Выбрать главу

Горе объединяет людей. Первое время после возвращения жильцы нашего дома держались вместе. Помогали друг другу, были как одна семья. Потом — это произошло как-то незаметно — люди стали обособляться. У каждого появились свои заботы и интересы. И уже кто-то менял на «черном рынке» хлеб и картошку на тряпки и мебель. И уже на праздниках не пили водку вместе, потому что, во — первых, дорого, во — вторых, пусть каждый пьет отдельно, если хочет.

В сентябре было много дождей. Они шли днем и ночью. Вернее, шел один бесконечный, мутный, осенний дождь без начала и конца. От него некуда было спрятаться. С потолка лилось. Мокрая штукатурка шлепалась на исковерканный пол.

Мы сидели, закутавшись в старые одеяла и пальто. Мы ждали солнца, как доисторические люди, загнанные ливнем в пещеру. Мы мерзли. Печка была. Топить было нечем.

Но и дождь, и холод, и бездомность можно было вынести.

Невыносим был голод. Мы хотели есть. Мы очень хотели есть. Мы тосковали о еде. Эта тоска была невероятно одушевленной. Будто в понятие голод вселилось нечто живое. И это живое требовало пищи. Пищи — каждый день.

А есть было нечего.

Черный рынок

Однажды утром мы с бабкой пошли на базар. Несмотря на дождь, базар был многолюден и шумен.

Буханка черного — 200.

Можно купить полбуханки — 100.

Если есть деньги.

А если их нет, тогда можно поменять на хлеб одежду.

— Шерстяной платок? Посмотрим, посмотрим… Бабуся, это ведь воспоминание о платочке. Ну что вы, бабуся, человека от дела отрываете?! Я же вам русским языком говорю — это не платок, это воспоминание об оном! Бабуся, а золотишка не имеете? А? Тогда — извиняюсь… Виноват, говорю… Прощайте, бабуся. До свиданьица…

У меня в руках — книги. Старые книги. Никому не нужные книги.

— Дяденька, купите книжку! Купите? Посмотрите — с картинками! Сколько дадите… Газет у меня нету… Но и здесь бумага хорошая. Как раз для ваших самокруток! Куда же вы, дяденька?

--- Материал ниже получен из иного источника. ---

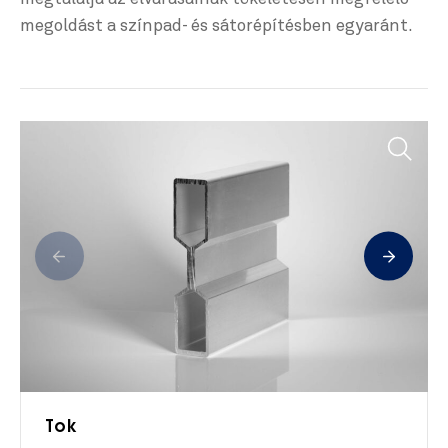
megoldást a színpad- és sátorépítésben egyaránt.
Tok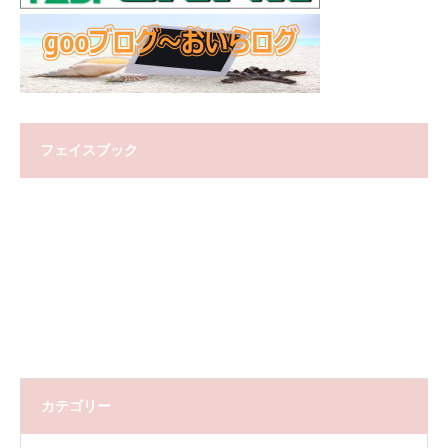
フェイスブック
カテゴリー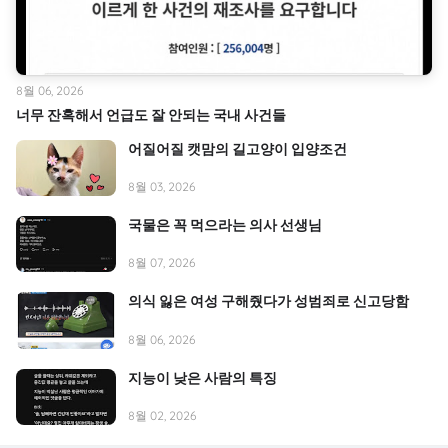
8월 06, 2026
너무 잔혹해서 언급도 잘 안되는 국내 사건들
어질어질 캣맘의 길고양이 입양조건
8월 03, 2026
국물은 꼭 먹으라는 의사 선생님
8월 07, 2026
의식 잃은 여성 구해줬다가 성범죄로 신고당함
8월 06, 2026
지능이 낮은 사람의 특징
8월 02, 2026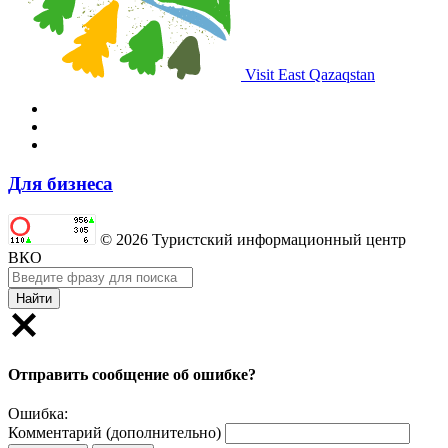
Visit East Qazaqstan
Для бизнеса
© 2026 Туристский информационный центр
ВКО
Найти
Отправить сообщение об ошибке?
Ошибка:
Комментарий (дополнительно)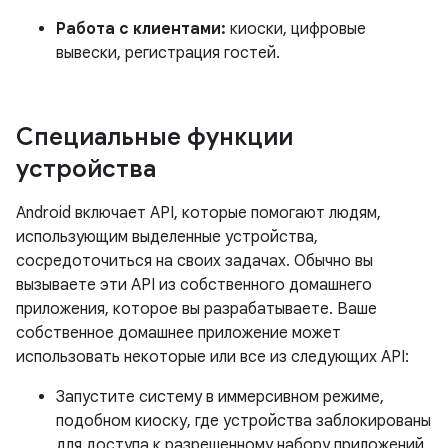
Работа с клиентами:
киоски, цифровые
вывески, регистрация гостей.
Специальные функции
устройства
Android включает API, которые помогают людям,
использующим выделенные устройства,
сосредоточиться на своих задачах. Обычно вы
вызываете эти API из собственного домашнего
приложения, которое вы разрабатываете. Ваше
собственное домашнее приложение может
использовать некоторые или все из следующих API:
Запустите систему в иммерсивном режиме,
подобном киоску, где устройства заблокированы
для доступа к разрешенному набору приложений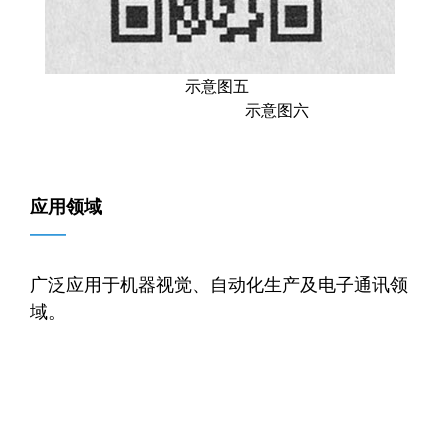
示意图五
示意图六
应用领域
——
广泛应用于机器视觉、自动化生产及电子通讯领
域。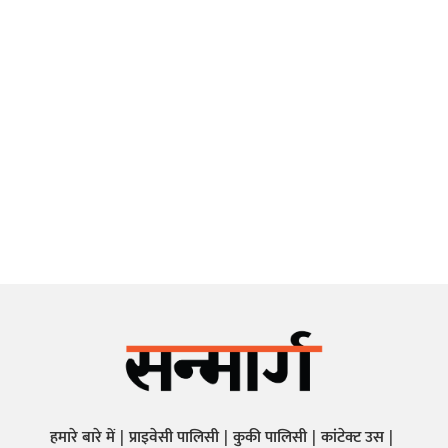
हमारे बारे में
प्राइवेसी पालिसी
कुकी पालिसी
कांटेक्ट उस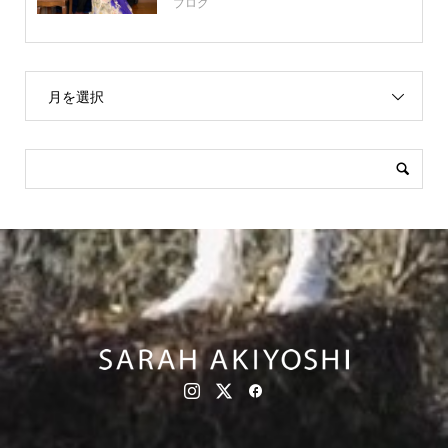
ブログ
月を選択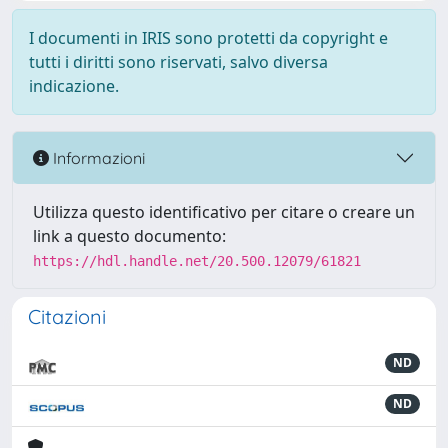
I documenti in IRIS sono protetti da copyright e
tutti i diritti sono riservati, salvo diversa
indicazione.
Informazioni
Utilizza questo identificativo per citare o creare un
link a questo documento:
https://hdl.handle.net/20.500.12079/61821
Citazioni
ND
ND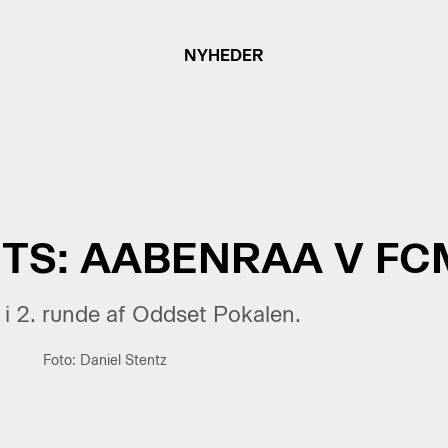
NYHEDER
TS: AABENRAA V FCM
n i 2. runde af Oddset Pokalen.
Foto: Daniel Stentz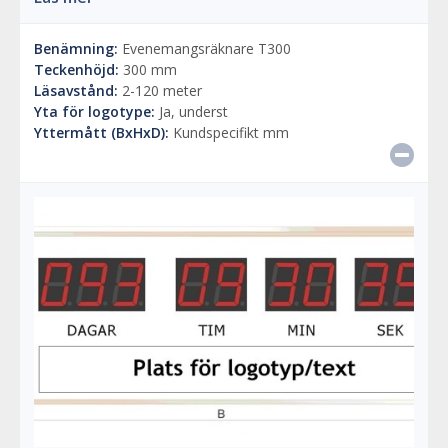
Benämning:
Evenemangsräknare T300
Teckenhöjd:
300 mm
Läsavstånd:
2-120 meter
Yta för logotype:
Ja, underst
Yttermått (BxHxD):
Kundspecifikt mm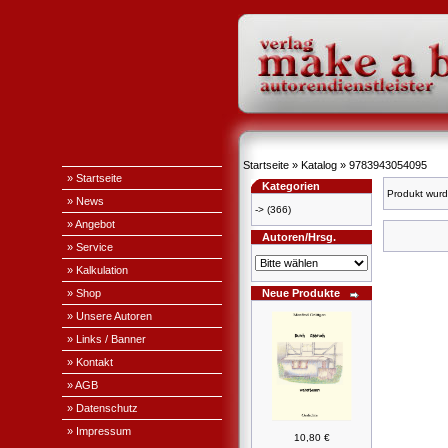
Startseite
»
Katalog
»
9783943054095
» Startseite
Kategorien
Produkt wurd
» News
->
(366)
» Angebot
Autoren/Hrsg.
» Service
» Kalkulation
» Shop
Neue Produkte
» Unsere Autoren
» Links / Banner
» Kontakt
» AGB
» Datenschutz
» Impressum
10,80 €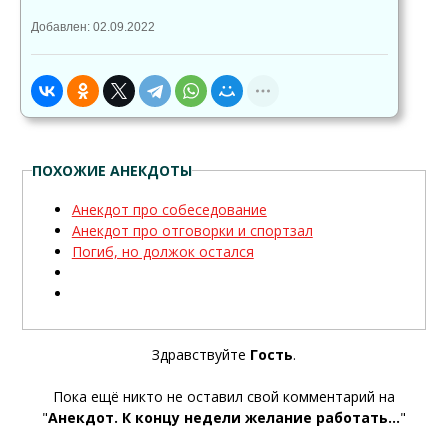
Добавлен: 02.09.2022
ПОХОЖИЕ АНЕКДОТЫ
Анекдот про собеседование
Анекдот про отговорки и спортзал
Погиб, но должок остался
Здравствуйте
Гость
.
Пока ещё никто не оставил свой комментарий на
"
Анекдот. К концу недели желание работать...
"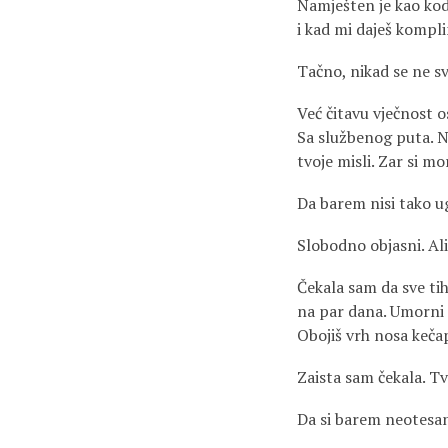
Namješten je kao kod
i kad mi daješ komp
Tačno, nikad se ne s
Već čitavu vječnost o
Sa službenog puta. Ni
tvoje misli. Zar si m
Da barem nisi tako u
Slobodno objasni. Ali 
Čekala sam da sve ti
na par dana. Umorni 
Obojiš vrh nosa keča
Zaista sam čekala. T
Da si barem neotesa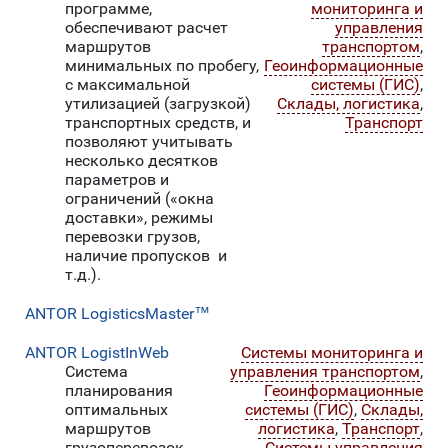
программе,
мониторинга и
обеспечивают расчет
управления
маршрутов
транспортом
,
минимальных по пробегу,
Геоинформационные
с максимальной
системы (ГИС)
,
утилизацией (загрузкой)
Склады, логистика
,
транспортных средств, и
Транспорт
позволяют учитывать
несколько десятков
параметров и
ограничений («окна
доставки», режимы
перевозки грузов,
наличие пропусков и
т.д.).
ANTOR LogisticsMaster™
ANTOR LogistInWeb
Системы мониторинга и
Система
управления транспортом
,
планирования
Геоинформационные
оптимальных
системы (ГИС)
,
Склады,
маршрутов
логистика
,
Транспорт
,
грузоперевозок,
Системы управления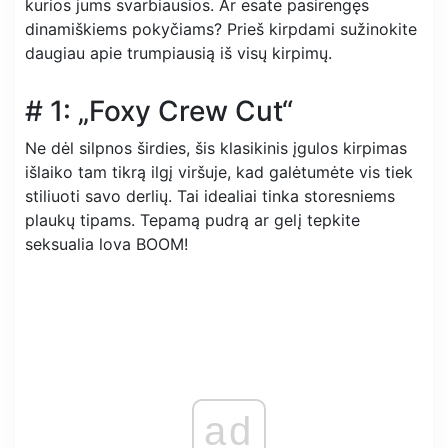
kurios jums svarbiausios. Ar esate pasirengęs
dinamiškiems pokyčiams? Prieš kirpdami sužinokite
daugiau apie trumpiausią iš visų kirpimų.
# 1: „Foxy Crew Cut“
Ne dėl silpnos širdies, šis klasikinis įgulos kirpimas
išlaiko tam tikrą ilgį viršuje, kad galėtumėte vis tiek
stiliuoti savo derlių. Tai idealiai tinka storesniems
plaukų tipams. Tepamą pudrą ar gelį tepkite
seksualia lova BOOM!
ad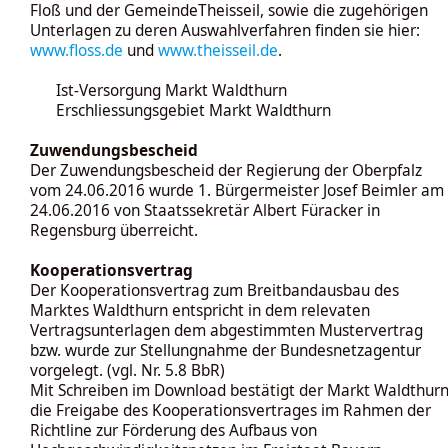
Floß und der GemeindeTheisseil, sowie die zugehörigen
Unterlagen zu deren Auswahlverfahren finden sie hier:
www.floss.de
und
www.theisseil.de
.
Ist-Versorgung Markt Waldthurn
Erschliessungsgebiet Markt Waldthurn
Zuwendungsbescheid
Der Zuwendungsbescheid der Regierung der Oberpfalz
vom 24.06.2016 wurde 1. Bürgermeister Josef Beimler am
24.06.2016 von Staatssekretär Albert Füracker in
Regensburg überreicht.
Kooperationsvertrag
Der Kooperationsvertrag zum Breitbandausbau des
Marktes Waldthurn entspricht in dem relevaten
Vertragsunterlagen dem abgestimmten Mustervertrag
bzw. wurde zur Stellungnahme der Bundesnetzagentur
vorgelegt. (vgl. Nr. 5.8 BbR)
Mit Schreiben im Download bestätigt der Markt Waldthur
die Freigabe des Kooperationsvertrages im Rahmen der
Richtline zur Förderung des Aufbaus von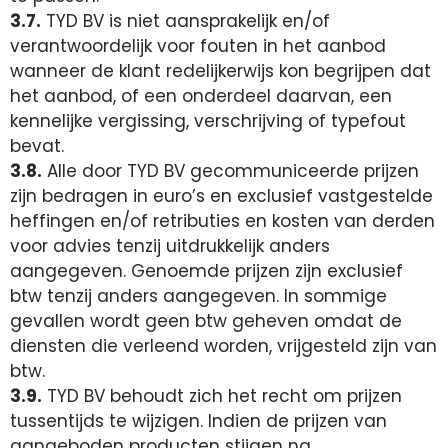
3.7.
TYD BV is niet aansprakelijk en/of
verantwoordelijk voor fouten in het aanbod
wanneer de klant redelijkerwijs kon begrijpen dat
het aanbod, of een onderdeel daarvan, een
kennelijke vergissing, verschrijving of typefout
bevat.
3.8.
Alle door TYD BV gecommuniceerde prijzen
zijn bedragen in euro’s en exclusief vastgestelde
heffingen en/of retributies en kosten van derden
voor advies tenzij uitdrukkelijk anders
aangegeven. Genoemde prijzen zijn exclusief
btw tenzij anders aangegeven. In sommige
gevallen wordt geen btw geheven omdat de
diensten die verleend worden, vrijgesteld zijn van
btw.
3.9.
TYD BV behoudt zich het recht om prijzen
tussentijds te wijzigen. Indien de prijzen van
aangeboden producten stijgen na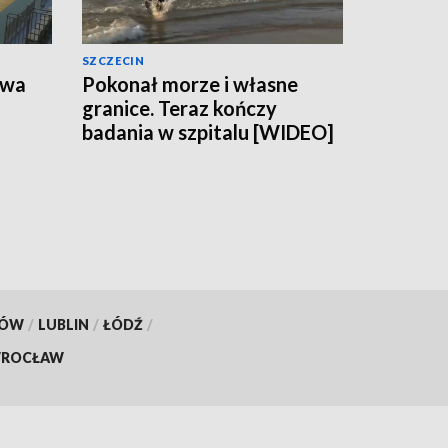
SZCZECIN
owa
Pokonał morze i własne
granice. Teraz kończy
badania w szpitalu [WIDEO]
KÓW
/
LUBLIN
/
ŁÓDŹ
/
ROCŁAW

Коммерсант из меня не вышел.

Из бабки тоже.

А золотишка мы не имеем.

Мы шли через базар. А дождь хлестал безжалостно и равнодушно. Суетились люди с лихорадочными голодными лицами. Продавали, меняли, воровали, дрались, плакали. А дождь перечеркивал всех, сминал, смывал. Будто говорил, зачем вы, куда вы, кому вы нужны?

Бешено вертелась рулетка. Какой-то толстый инвалид, сидел на скамеечке и орал:

— Подходи за счастьем!

Возле рулетки стоял длинный парень в шинели и держал зонт над инвалидом.

— Подходи за счастьем!

Рулетка кружилась, бегало перо по квадратам с цифрами, а те, кто подошел за счастьем, замирали — сейчас! Но счастье не выпадало. И они отходили, ссутулившись, кашляя и сморкаясь в мокрую землю. И ругались:

— Сволочь! Жулик! В окопах ты был?! У, гад!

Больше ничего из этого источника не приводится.